É muito curioso que, nas várias suspeitas que surgiram relativamente a aspectos da sua história pessoal e política, o senhor primeiro-ministro tenha adoptado sempre a posição oposta à canónica. Os políticos acusados de fraudes ou tropelias costumam afirmar-se ansiosos que a questão vá a tribunal para que a verdade vença. Sócrates, nunca abandonando uma posição de negação indignada, fez sempre tudo para evitar o esclarecimento jurídico.

Este comportamento na cúpula ressentiu-se em todos os níveis da vida nacional.
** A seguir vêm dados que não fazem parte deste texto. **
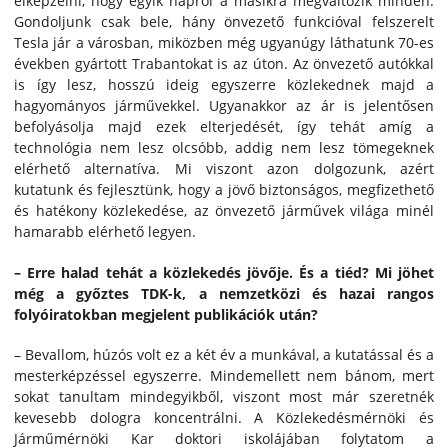
elképzelni, hogy egyik napról a másikra megváltozik minden.
Gondoljunk csak bele, hány önvezető funkcióval felszerelt
Tesla jár a városban, miközben még ugyanúgy láthatunk 70-es
években gyártott Trabantokat is az úton. Az önvezető autókkal
is így lesz, hosszú ideig egyszerre közlekednek majd a
hagyományos járművekkel. Ugyanakkor az ár is jelentősen
befolyásolja majd ezek elterjedését, így tehát amíg a
technológia nem lesz olcsóbb, addig nem lesz tömegeknek
elérhető alternatíva. Mi viszont azon dolgozunk, azért
kutatunk és fejlesztünk, hogy a jövő biztonságos, megfizethető
és hatékony közlekedése, az önvezető járművek világa minél
hamarabb elérhető legyen.
– Erre halad tehát a közlekedés jövője. És a tiéd? Mi jöhet
még a győztes TDK-k, a nemzetközi és hazai rangos
folyóiratokban megjelent publikációk után?
– Bevallom, húzós volt ez a két év a munkával, a kutatással és a
mesterképzéssel egyszerre. Mindemellett nem bánom, mert
sokat tanultam mindegyikből, viszont most már szeretnék
kevesebb dologra koncentrálni. A Közlekedésmérnöki és
Járműmérnöki Kar doktori iskolájában folytatom a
Portugal habituou-se a ver publicamente as contínuas e sistemáticas práticas de sobrepor à realidade um filtro distorcido, empregar expedientes oportunistas de manipulação, negar a evidência mais patente. A verdade desaparece sempre debaixo dos fumos da conveniência. Agora a crise faz a impostura descer a canalhice.

É bom não exagerar o significado desta realidade. Embora indiscutivelmente grave e nocivo, este novo estilo político nada tem a ver com as misérias de há cem anos. Além disso o repúdio generalizado pelo consulado de Sócrates terá consequências futuras. Como Nixon, ele ficará na história como hiato triste e aviso solene. Felizmente José Sócrates não representa a política lusa.